第十九話 サンオイルに身を焼かれて
水平線に白い入道雲。
海の香りは風に乗って、波と共に砂浜にぶつかった。カラッと晴れた日の光に身を焼かれ、そして今俺はどうしようもない内からの欲望に心を焼かれていた。
海に家で買ったレジャーシートに、旅館で貸し出しているというパラソルを差して。
申し訳程度の日陰の下。手にヌルっとしたサンオイルを塗って立ち膝で固まってしまう。
一応はしっかりと日焼け止めできるものなので、これでひどく肌が焼けることは無いはずだが。
「ねえ祐介? 早く塗ってよ?」
「……すまん。少しぼーっとしていた」
落ち着け。
何も昨日の背中洗いっこと変わらない。
特に違いがあるとすれば、今の柳城は昨日よりも露出が多いビキニを着ていて、そしてうつ伏せになった背中の横からは潰れた大きなものが見えるぐらいで。

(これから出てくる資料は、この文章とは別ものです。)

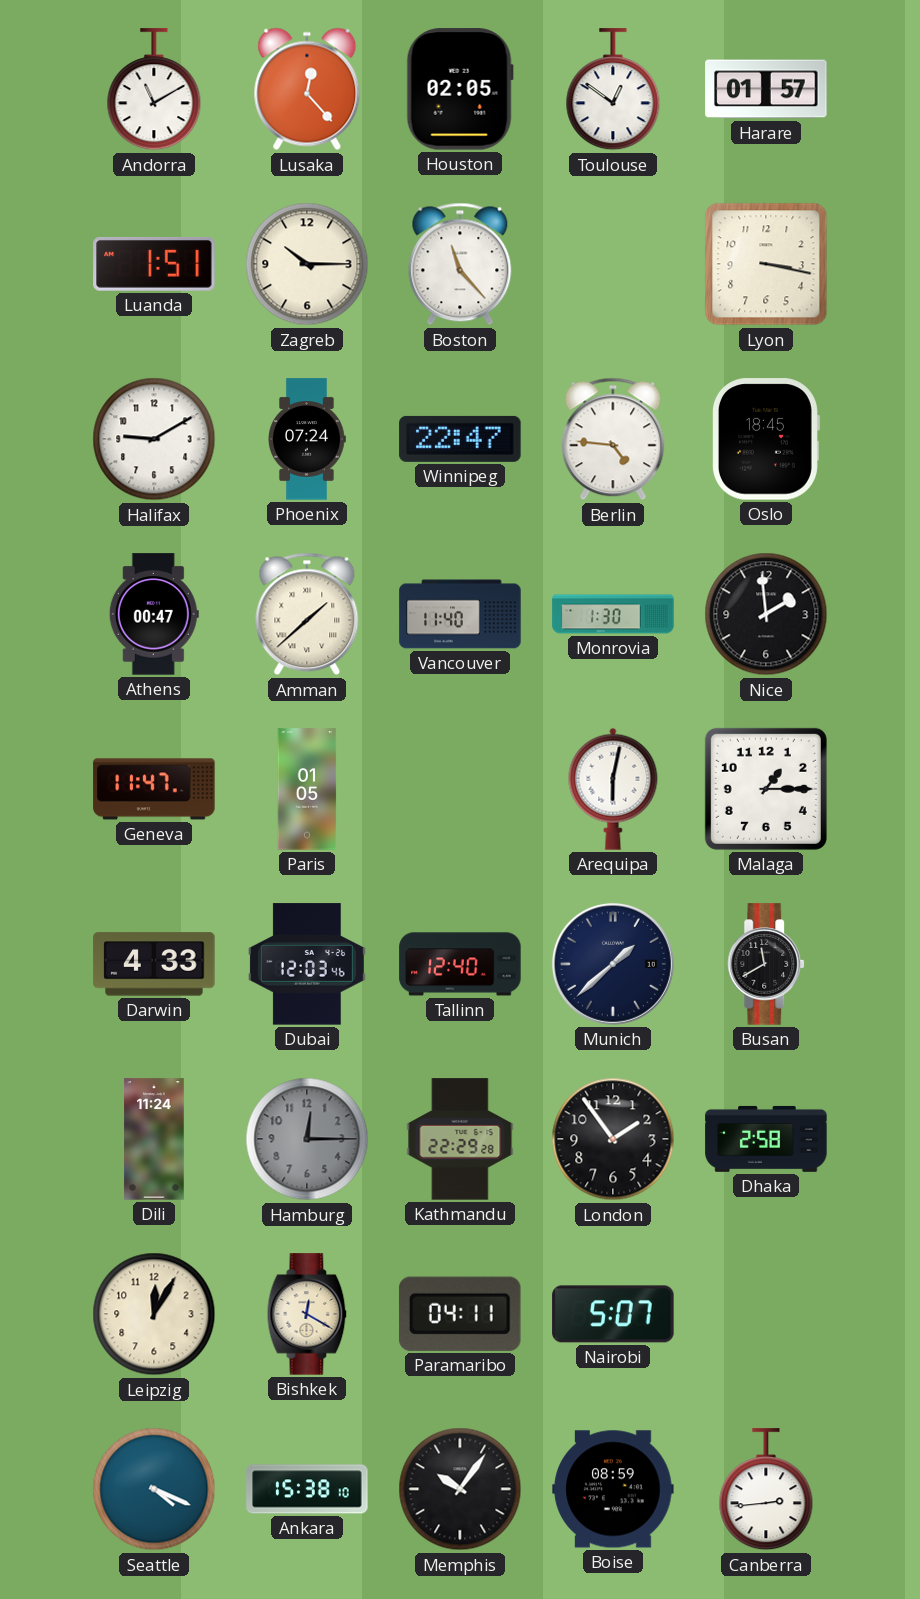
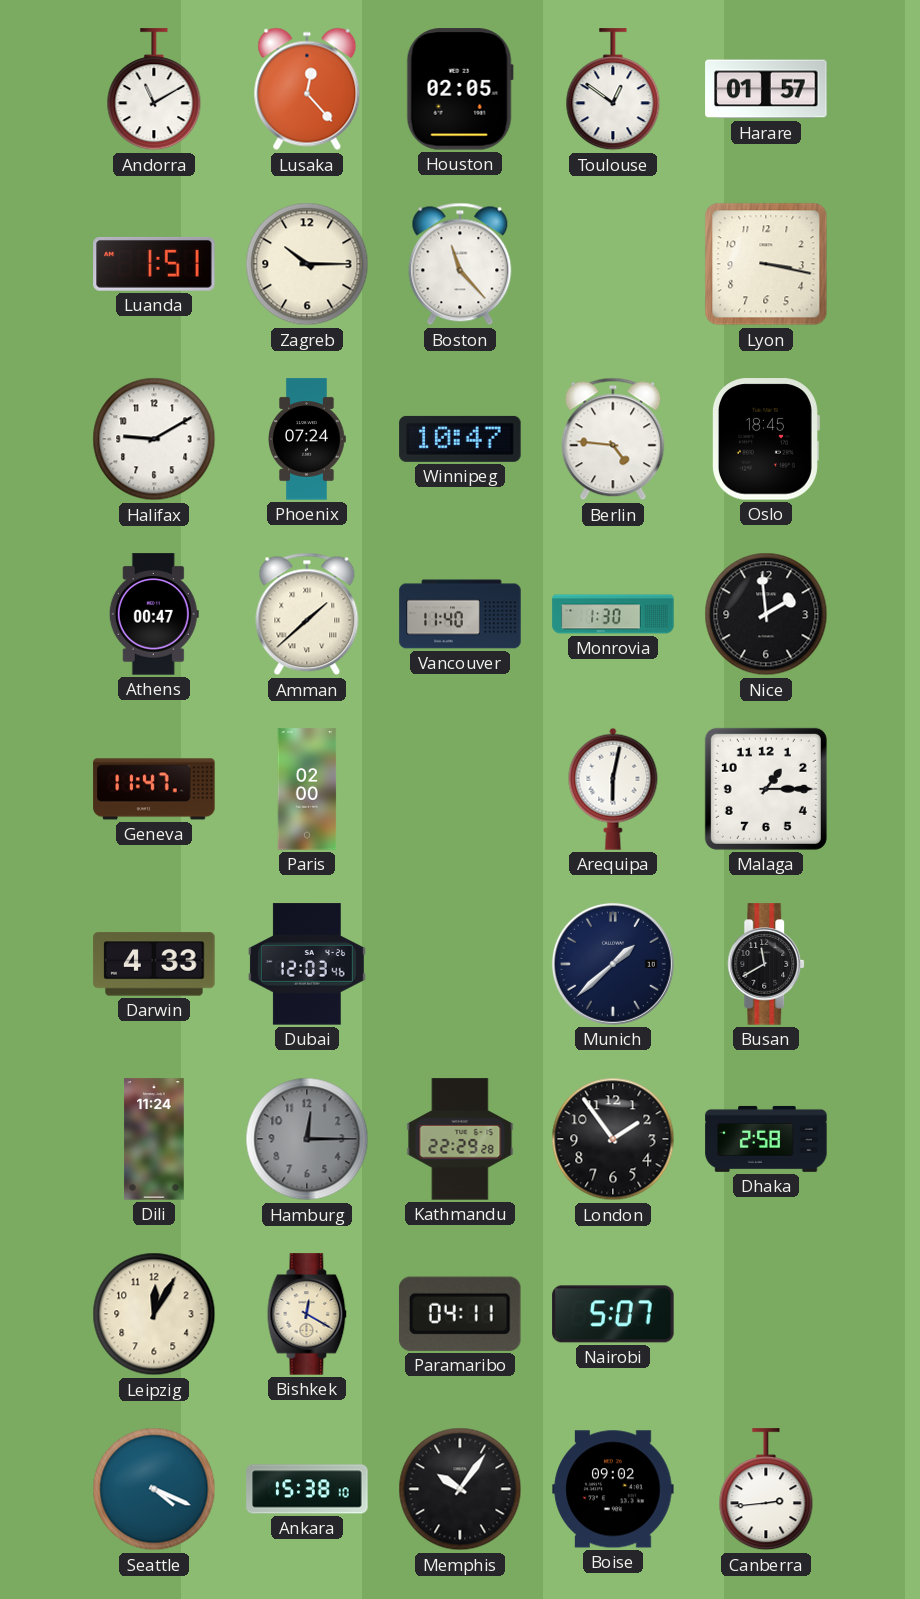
Winnipeg: 22:47 -> 10:47
Paris: 01:05 -> 02:00
Tallinn: 12:40 -> none
Boise: 08:59 -> 09:02
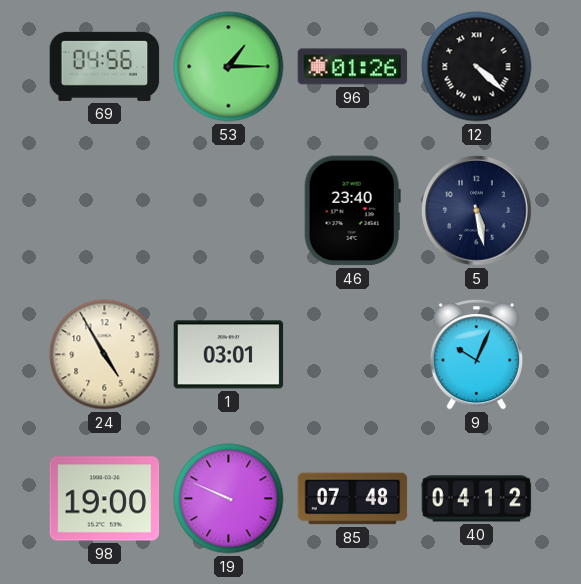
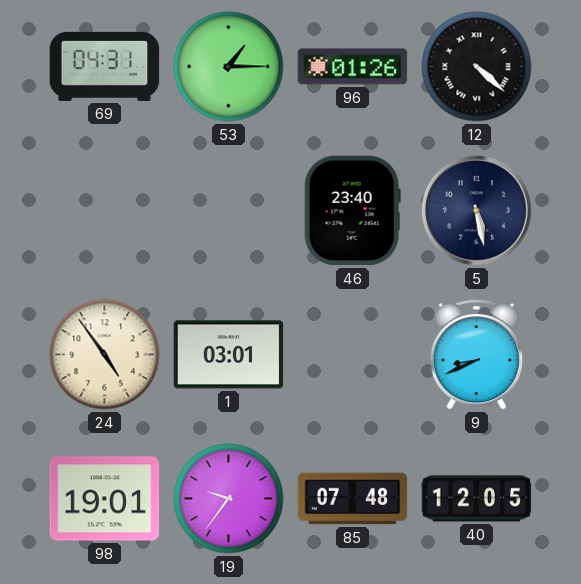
69: 04:56 -> 04:31
24: 4:55 -> 4:54
9: 10:04 -> 8:41
98: 19:00 -> 19:01
19: 9:49 -> 9:36
40: 04:12 -> 12:05
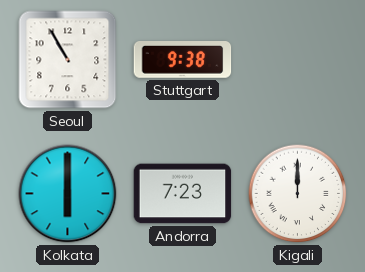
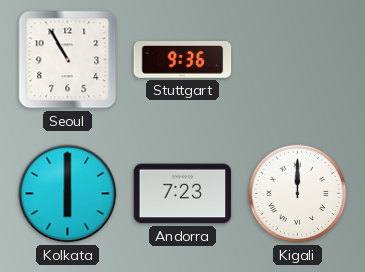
Stuttgart: 9:38 -> 9:36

あとその細くて両手で掴めてしまうような腰に、形の良い丸いお尻が続いてなだらかな曲線を描いているのが──。
(いかん、意識が持ってかれる……!)
油断するとやばい。
全てを無にして彼女のためにやれることをしなくては。
「……祐介〜? はやく〜?」
「おう……すまない、俺が男なせいで……」
「全く……別に祐介ならどこ触っても良いからさ。パパッとやってよ」
……そうだ、パパッとやってしまえばいいんだ。
何も考えずに、ただ手を動かして仕事を終えればいい。
それに昨日も何か遠慮すると余計にくすぐったいと言われたし、ここはなけなしの勇気を振り絞ってこの試練に打ち克たなければ。
気合を入れて手を背中に乗せて。
すぐに後悔する。柳城の身体は柔らかくて、フニっと浅く指が埋まって、滑らかな肌にサンオイルの滑りがあわさり、艶が増すと同時にどうしようもなく扇状的に見えてしまう。
「ん……! ひゃ……! つめた……!」
さらには聴覚まで攻撃するかのように柳城が微かに声を漏らしているのを耳が拾ってしまって、どうにも落ち着くことなんかできそうにない。
(……俺はなんて……無力なんだ──)。
自身の理性の弱さを嘆きながらも、そのまま黙々と作業を進めていく。とてもではないが気の利いたことはしてやれそうに無かった。
「──終わったぞ」
「んぅ……お疲れ様、ありがとう、ね……?」
「おう、もう二度とやりたくない」
「……どうして体育座り?」
どうか今の俺には近づかないでくれ……。
自分の醜い部分が顔を出していて、鎮めるのに少し時間がかかるから。
「──えい!」
「……ちょ、何して……?!」
追撃。すぐにその正体がわかって、きっとサンオイルを俺の背中に塗ったのだろう。
ひんやりとした冷たさと柔らかい感触で刺激されて、鎮まりかけていたものにまた再び薪を焚べられるようだ。
「おお〜塗りがいがあるね。しかもゴツゴツしてる」
「まあ……その、男だからな」
「わたしとは違うね〜」
ぺたぺたと割と遠慮がなく塗り広げられていく。
心地いいけどこれは拷問の類いなのではないだろうか?
「えいやっ」
「──!!!」
すると何故が柳城が背中に抱きついてくる。
えっなんで?
「ああ、ごめんねびっくりさせちゃって。オイル余ってて勿体無いからわたしに分けようかなって」
「手で、分けてくれ」
「ん〜……恥ずかしがり屋さんだなぁ。前は自分でやってね?」
それはもう貴女には見せられないのでそうしますとも……ようやく解放されて、サンオイルを身体に塗り込んでいく。
なんだろうか?
どうしてこんなにも柳城は無防備なのだろうか?
むしろ昨日よりも悪化してないだろうか?
「さて、はやく海に入ろうよ祐介! キラキラしてて綺麗だよ!」
「俺はもうのぼせたから少し休んでから行くわ……」
「え、大丈夫? お水飲もうか?」
結局そのあと数十分ほど休んだ後も、海に入って遊び始めたら、はしゃぐ柳城の姿にまた何度か日射病を発症してしまって。
それはそれとして彼女と一緒に海の匂いが水着に染み込み、日が暮れるまで遊んで──。
迎えに来た運転手の方にお小言を言われるぐらいには、それこそサンオイルを塗った意味が無いぐらいには、日に焼けてしまった。